Ever since we joined the European Union, the Common Fisheries Policy (CFP) has been a contentious issue for British ministers heading to Brussels. We’ve all read the articles about overfishing, discards and quotas. We’ve all seen our coastal communities sink into unemployment as the fishing fleets have diminished due to mass competition from continental fishing fleets. But fishing could be a decisive political battleground at the next general election and Labour must ensure it is well placed to represent fishing communities to win a majority.
The government’s transition agreement, announced earlier this week, will effectively keep the United Kingdom as a member of the Common Fisheries Policy until December 2020, but with no say over its rules or evolution. The settlement that will follow this arrangement is yet to be determined. Fishing communities up and down the UK have reacted with anger. Tory MPs are said to have had a frank exchange of views with environment secretary Michael Gove and the chief whip on Monday.
It is now generally accepted that if Labour is to win the next general election, the key battlegrounds must be Scotland and holding on to working class voters who supported leave. As the fishing row has evolved, Labour has remained quiet on the whole affair. Yet this is an opportunity for Labour to appeal to its core vote, which strongly supported leave, and to go on the attack against the Tories and the SNP, particularly in Scotland and along the east coast of England.
One of the most powerful images of the referendum was the ‘Battle of the Thames’, where ordinary working fishermen sailed up the Thames to protest the Remain campaign, only to come face to face with Bob Geldof on his millionaire’s yacht. It represented all that had gone wrong in Britain, the haves and the have nots. Those who had done well out of globalisation and the European Union, and those who had not. A community left behind and an industry declined against a wealthy elite.

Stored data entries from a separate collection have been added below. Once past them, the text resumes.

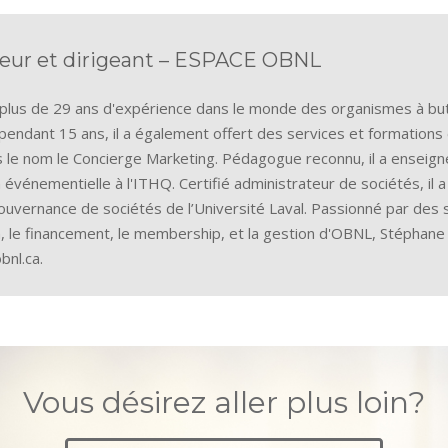
teur et dirigeant – ESPACE OBNL
lus de 29 ans d'expérience dans le monde des organismes à but 
 pendant 15 ans, il a également offert des services et formatio
le nom le Concierge Marketing. Pédagogue reconnu, il a enseigné 
 événementielle à l'ITHQ. Certifié administrateur de sociétés, il
gouvernance de sociétés de l’Université Laval. Passionné par des s
, le financement, le membership, et la gestion d'OBNL, Stéphan
nl.ca.
Vous désirez aller plus loin?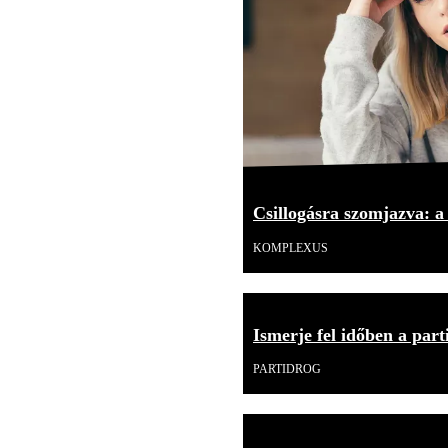
Csillogásra szomjazva: 
KOMPLEXUS
Ismerje fel időben a part
PARTIDROG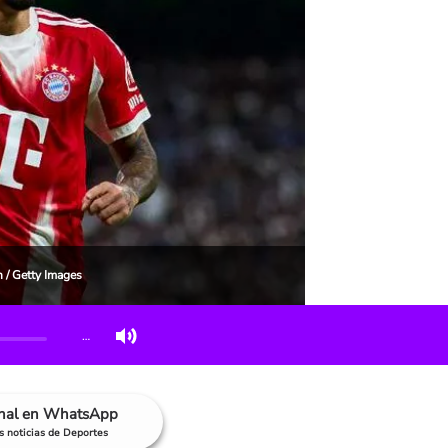
 / Getty Images
…
anal en WhatsApp
as noticias de Deportes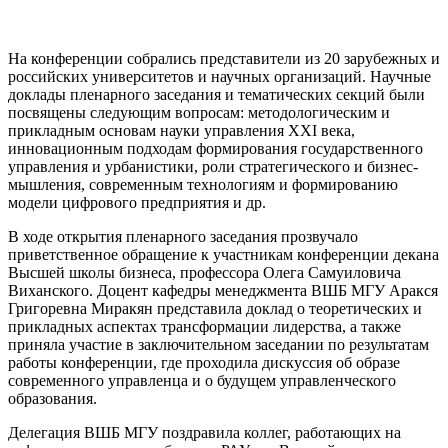
На конференции собрались представители из 20 зарубежных и
российских университетов и научных организаций. Научные
доклады пленарного заседания и тематических секций были
посвящены следующим вопросам: методологическим и
прикладным основам науки управления XXI века,
инновационным подходам формирования государственного
управления и урбанистики, роли стратегического и бизнес-
мышления, современным технологиям и формированию
модели цифрового предприятия и др.
В ходе открытия пленарного заседания прозвучало
приветственное обращение к участникам конференции декана
Высшей школы бизнеса, профессора Олега Самуиловича
Виханского. Доцент кафедры менеджмента ВШБ МГУ Аракся
Григоревна Миракян представила доклад о теоретических и
прикладных аспектах трансформации лидерства, а также
приняла участие в заключительном заседании по результатам
работы конференции, где проходила дискуссия об образе
современного управленца и о будущем управленческого
образования.
Делегация ВШБ МГУ поздравила коллег, работающих на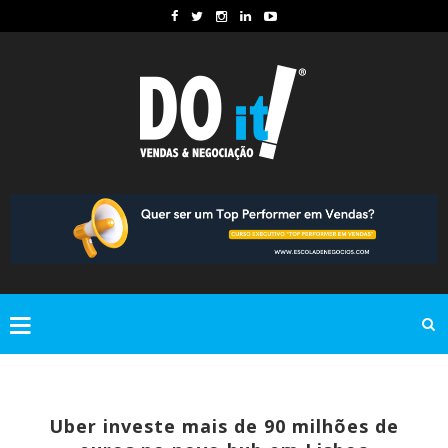
Uber investe mais de 90 milhões de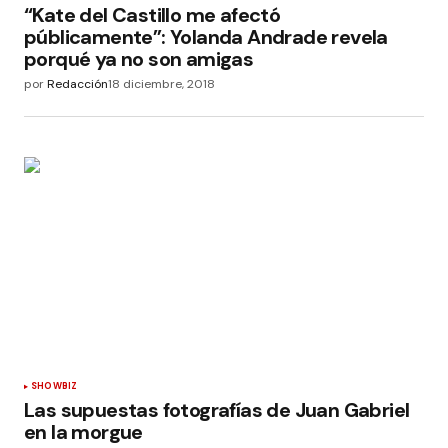
“Kate del Castillo me afectó
públicamente”: Yolanda Andrade revela
porqué ya no son amigas
por
Redacción
18 diciembre, 2018
SHOWBIZ
Las supuestas fotografías de Juan Gabriel
en la morgue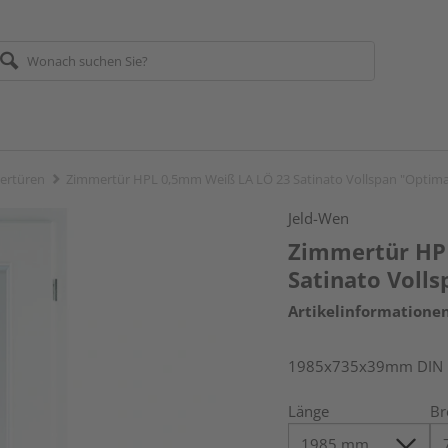
ertüren
Zimmertür HPL 0,5mm Weiß LA LÖ 23 Satinato Vollspan "Optim
Jeld-Wen
Zimmertür HP
Satinato Voll
Artikelinformatione
1985x735x39mm DIN re
Länge
Br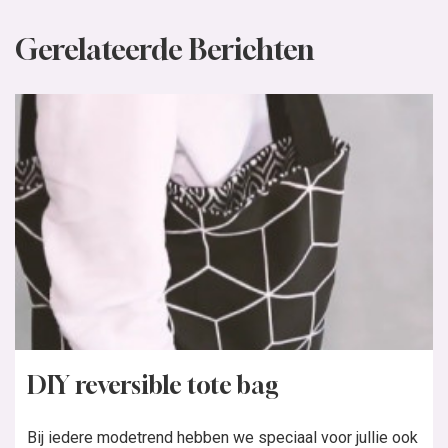
Gerelateerde Berichten
DIY reversible tote bag
Bij iedere modetrend hebben we speciaal voor jullie ook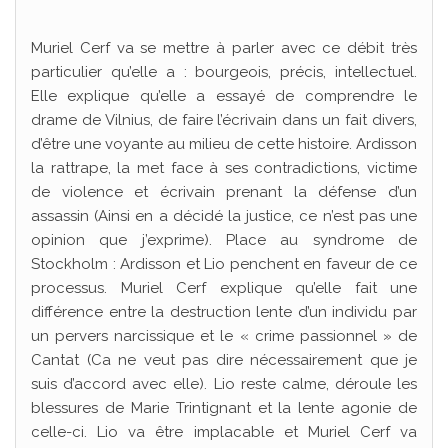
Muriel Cerf va se mettre à parler avec ce débit très
particulier qu’elle a : bourgeois, précis, intellectuel.
Elle explique qu’elle a essayé de comprendre le
drame de Vilnius, de faire l’écrivain dans un fait divers,
d’être une voyante au milieu de cette histoire. Ardisson
la rattrape, la met face à ses contradictions, victime
de violence et écrivain prenant la défense d’un
assassin (Ainsi en a décidé la justice, ce n’est pas une
opinion que j’exprime). Place au syndrome de
Stockholm : Ardisson et Lio penchent en faveur de ce
processus. Muriel Cerf explique qu’elle fait une
différence entre la destruction lente d’un individu par
un pervers narcissique et le « crime passionnel » de
Cantat (Ca ne veut pas dire nécessairement que je
suis d’accord avec elle). Lio reste calme, déroule les
blessures de Marie Trintignant et la lente agonie de
celle-ci. Lio va être implacable et Muriel Cerf va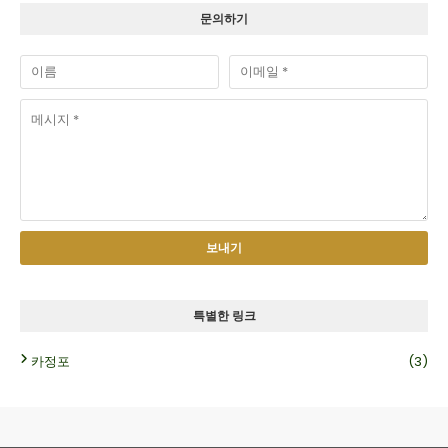
문의하기
특별한 링크
카정포
(3)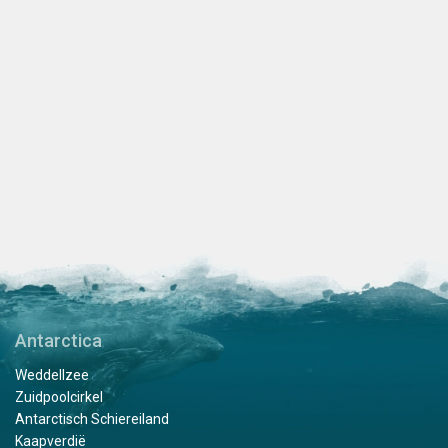
Antarctica
Weddellzee
Zuidpoolcirkel
Antarctisch Schiereiland
Kaapverdië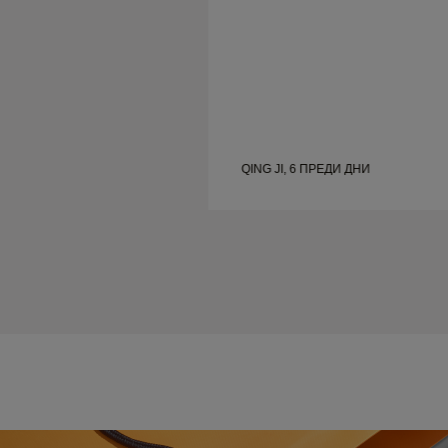
ЕДИ ДНИ
QING JI, 6 ПРЕДИ ДНИ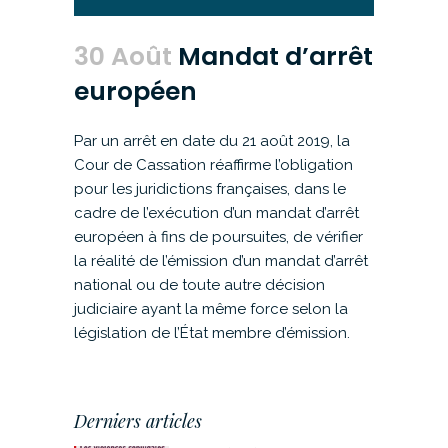
30 Août
Mandat d’arrêt
européen
Par un arrêt en date du 21 août 2019, la
Cour de Cassation réaffirme l’obligation
pour les juridictions françaises, dans le
cadre de l’exécution d’un mandat d’arrêt
européen à fins de poursuites, de vérifier
la réalité de l’émission d’un mandat d’arrêt
national ou de toute autre décision
judiciaire ayant la même force selon la
législation de l’État membre d’émission.
Derniers articles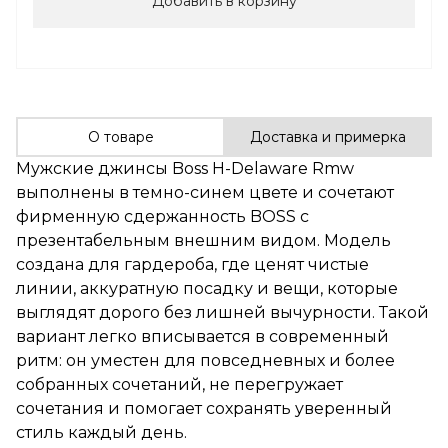
Добавить в корзину
О товаре
Доставка и примерка
Мужские джинсы Boss H-Delaware Rmw
выполнены в темно-синем цвете и сочетают
фирменную сдержанность BOSS с
презентабельным внешним видом. Модель
создана для гардероба, где ценят чистые
линии, аккуратную посадку и вещи, которые
выглядят дорого без лишней вычурности. Такой
вариант легко вписывается в современный
ритм: он уместен для повседневных и более
собранных сочетаний, не перегружает
сочетания и помогает сохранять уверенный
стиль каждый день.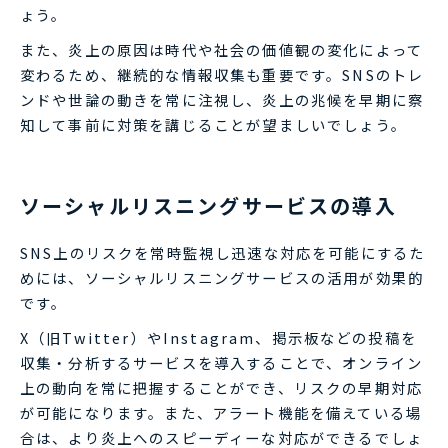
ょう。
また、炎上の原因は時代や社会の価値観の変化によって
変わるため、継続的な情報収集も重要です。SNSのトレ
ンドや世論の動きを常に注視し、炎上の兆候を早期に察
知して事前に対策を講じることが望ましいでしょう。
ソーシャルリスニングサービスの導入
SNS上のリスクを常時監視し迅速な対応を可能にするた
めには、ソーシャルリスニングサービスの活用が効果的
です。
X（旧Twitter）やInstagram、掲示板などの投稿を
収集・分析するサービスを導入することで、オンライン
上の動向を常に把握することができ、リスクの早期対応
が可能になります。また、アラート機能を備えている場
合は、より炎上へのスピーディーな対応ができるでしょ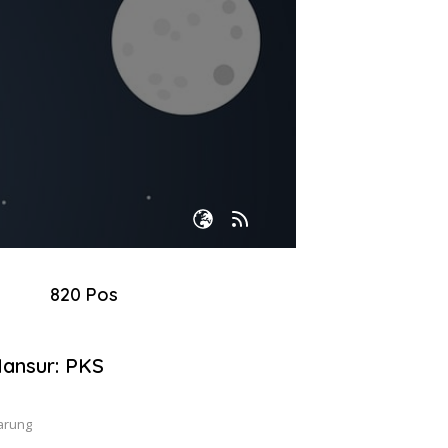
820 Pos
ansur: PKS
tarung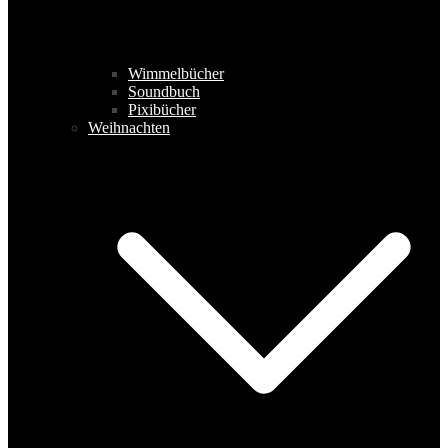
Wimmelbücher
Soundbuch
Pixibücher
Weihnachten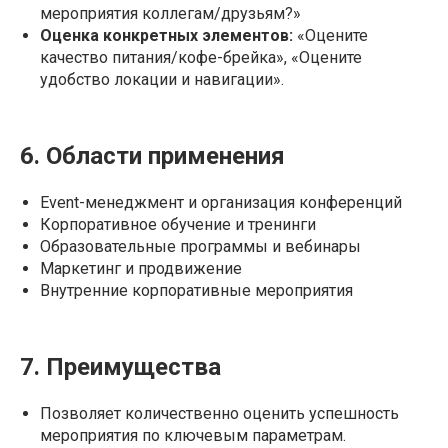
мероприятия коллегам/друзьям?»
Оценка конкретных элементов:
«Оцените
качество питания/кофе-брейка», «Оцените
удобство локации и навигации».
6. Области применения
Event-менеджмент и организация конференций
Корпоративное обучение и тренинги
Образовательные программы и вебинары
Маркетинг и продвижение
Внутренние корпоративные мероприятия
7. Преимущества
Позволяет количественно оценить успешность
мероприятия по ключевым параметрам.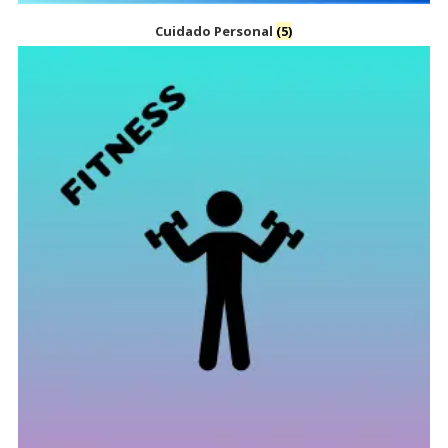
Cuidado Personal
(5)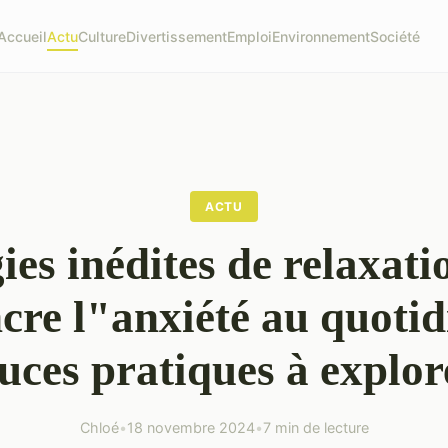
Accueil
Actu
Culture
Divertissement
Emploi
Environnement
Société
ACTU
ies inédites de relaxat
cre l"anxiété au quotid
uces pratiques à explor
Chloé
•
18 novembre 2024
•
7 min de lecture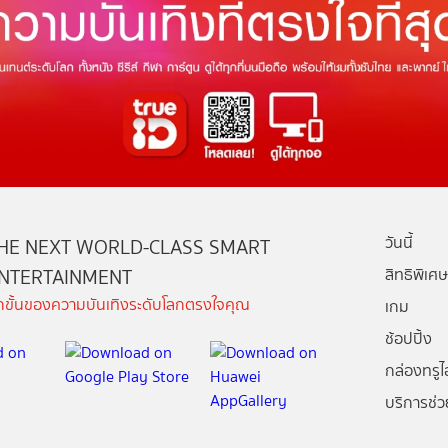
วันนี้
HE NEXT WORLD-CLASS SMART
NTERTAINMENT
สิทธิพิเศษ
ีกขั้นของความบันเทิงระดับโลกตรงใจคุณ
เกม
ช้อปปิ้ง
กล่องทรูไอ
บริการช่ว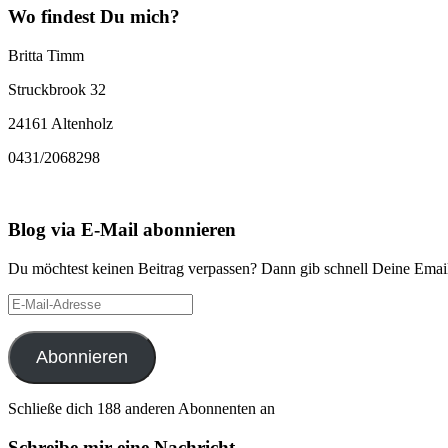
Wo findest Du mich?
Britta Timm
Struckbrook 32
24161 Altenholz
0431/2068298
Blog via E-Mail abonnieren
Du möchtest keinen Beitrag verpassen? Dann gib schnell Deine Email
E-
Mail-
Adresse
Abonnieren
Schließe dich 188 anderen Abonnenten an
Schreibe mir eine Nachricht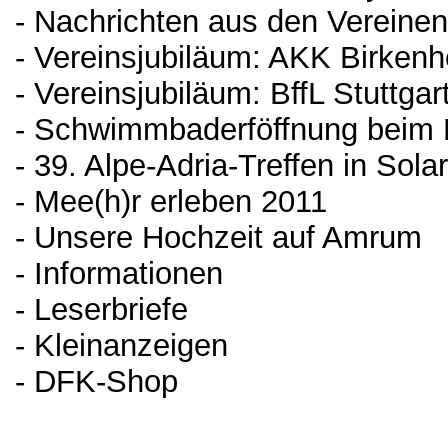
- Nachrichten aus den Vereinen
- Vereinsjubiläum: AKK Birken
- Vereinsjubiläum: BffL Stuttga
- Schwimmbaderföffnung beim
- 39. Alpe-Adria-Treffen in Solar
- Mee(h)r erleben 2011
- Unsere Hochzeit auf Amrum
- Informationen
- Leserbriefe
- Kleinanzeigen
- DFK-Shop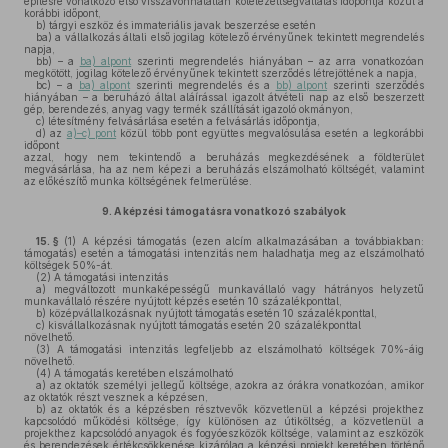
építésre vonatkozó első visszavonhatatlan kötelezettségvállalás időpontja közül a
korábbi időpont,
b)
tárgyi eszköz és immateriális javak beszerzése esetén
ba)
a vállalkozás általi első jogilag kötelező érvényűnek tekintett megrendelés
napja,
bb)
– a
ba) alpont
szerinti megrendelés hiányában – az arra vonatkozóan
megkötött, jogilag kötelező érvényűnek tekintett szerződés létrejöttének a napja,
bc)
– a
ba) alpont
szerinti megrendelés és a
bb) alpont
szerinti szerződés
hiányában – a beruházó által aláírással igazolt átvételi nap az első beszerzett
gép, berendezés, anyag vagy termék szállítását igazoló okmányon,
c)
létesítmény felvásárlása esetén a felvásárlás időpontja,
d)
az
a)–c) pont
közül több pont együttes megvalósulása esetén a legkorábbi
időpont
azzal, hogy nem tekintendő a beruházás megkezdésének a földterület
megvásárlása, ha az nem képezi a beruházás elszámolható költségét, valamint
az előkészítő munka költségének felmerülése.
9.
A képzési támogatásra vonatkozó szabályok
15. §
(1)
A képzési támogatás (ezen alcím alkalmazásában a továbbiakban:
támogatás) esetén a támogatási intenzitás nem haladhatja meg az elszámolható
költségek 50%-át.
(2)
A támogatási intenzitás
a)
megváltozott munkaképességű munkavállaló vagy hátrányos helyzetű
munkavállaló részére nyújtott képzés esetén 10 százalékponttal,
b)
középvállalkozásnak nyújtott támogatás esetén 10 százalékponttal,
c)
kisvállalkozásnak nyújtott támogatás esetén 20 százalékponttal
növelhető.
(3)
A támogatási intenzitás legfeljebb az elszámolható költségek 70%-áig
növelhető.
(4)
A támogatás keretében elszámolható
a)
az oktatók személyi jellegű költsége, azokra az órákra vonatkozóan, amikor
az oktatók részt vesznek a képzésen,
b)
az oktatók és a képzésben résztvevők közvetlenül a képzési projekthez
kapcsolódó működési költsége, így különösen az útiköltség, a közvetlenül a
projekthez kapcsolódó anyagok és fogyóeszközök költsége, valamint az eszközök
és berendezések értékcsökkenése kizárólag a képzési projekt keretében történő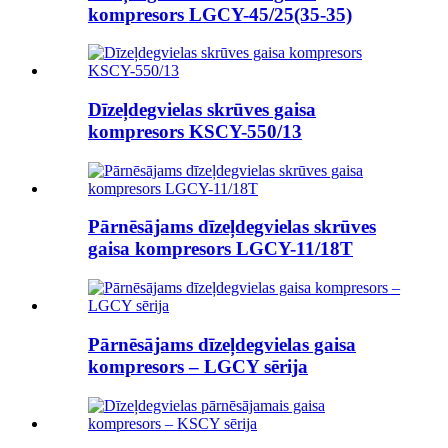
kompresors LGCY-45/25(35-35)
Dīzeļdegvielas skrūves gaisa
kompresors KSCY-550/13
Pārnēsājams dīzeļdegvielas skrūves
gaisa kompresors LGCY-11/18T
Pārnēsājams dīzeļdegvielas gaisa
kompresors – LGCY sērija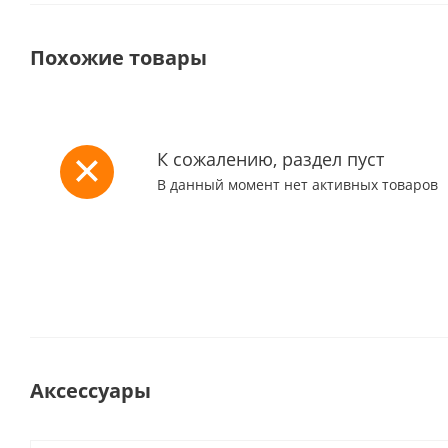
Похожие товары
К сожалению, раздел пуст
В данный момент нет активных товаров
Аксессуары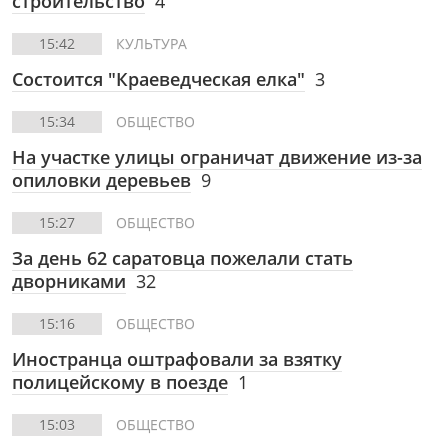
строительство
4
15:42
КУЛЬТУРА
Состоится "Краеведческая елка"
3
15:34
ОБЩЕСТВО
На участке улицы ограничат движение из-за
опиловки деревьев
9
15:27
ОБЩЕСТВО
За день 62 саратовца пожелали стать
дворниками
32
15:16
ОБЩЕСТВО
Иностранца оштрафовали за взятку
полицейскому в поезде
1
15:03
ОБЩЕСТВО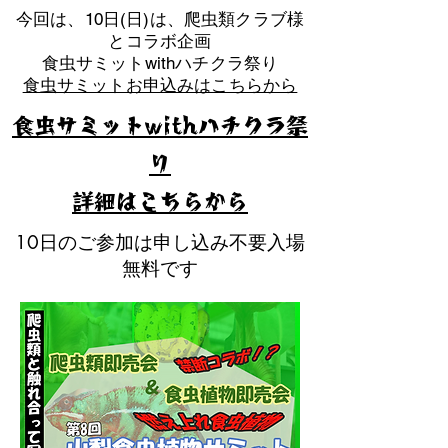
​今回は、10日(日)は、爬虫類クラブ様
とコラボ企画
​食虫サミットwithハチクラ祭り
食虫サミットお申込みはこちらから
食虫サミットwithハチクラ祭
り
​詳細はこちらから
10日のご参加は申し込み不要入場
無料です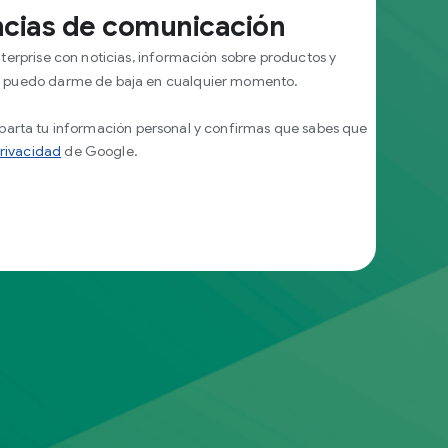
encias de comunicación
nterprise con noticias, información sobre productos y
ue puedo darme de baja en cualquier momento.
mparta tu información personal y confirmas que sabes que
Privacidad
de Google.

One of the most powerful images of post-Brexit Britain could be the sight of EU fishing ships still fishing in British waters if we don’t take back control of our territorial waters. The description of that image will be one word: betrayal. The consequences could be seismic.
The Scottish Tories, many of whom represent fishing communities, have called on the government to guarantee British fishing rights and control after Brexit. They aren’t happy with the transition. SNP MPs have called on Scotland to be outside of CFP rules, suggesting their Europhilia might not be as absolute as previously expressed. Fishing will certainly be a battleground in Scotland in the next election, and Labour needs to be on the side of fishermen and coastal communities.
It’s simple: Labour should totally oppose ongoing membership of the Common Fisheries Policy, and it should oppose the government’s measures to keep the UK in the CFP until 2020. This would provide Labour with an enormous opportunity in Scotland and help the party take on the Tories and the SNP. A policy that would support the environment, industry and jobs would be both popular and sensible.
Similarly such a stance would yield dividends for Labour in England. During the referendum, coastal towns voted overwhelming to leave the European Union. Many of those seats returned Labour MPs last year because Labour voters who supported UKIP in 2015 switched back, such as in Hartlepool. In some cases, including Great Grimsby, Labour held on but with a reduced majority. In many of those coastal communities, more people supported leave in the referendum than supported either the Labour or Conservative candidate at the subsequent general election. This is a fact party strategists ought to remember.
Both Hartlepool and Great Grimsby are proud communities, and a number constituencies and coastal towns stand to gain because of Brexit. Control of our territorial waters should boost the fishing fleets and fish production industry providing jobs, apprenticeships and opportunities to those towns. Labour Friends of Fishing recently launched to reconnect Labour with coastal communities and to develop fishing policy after Brexit.
Labour needs to be onside with those communities now and it should start by calling on the government to announce its immediate intention to withdraw the UK from the Common Fisheries Policy on day one after Brexit. The party should also guarantee that the next Labour government will restore the integrity of those territorial waters for the British fishing industry and work to ensure their sustainability for the long term.
Brendan Chilton is general secretary of Labour Leave.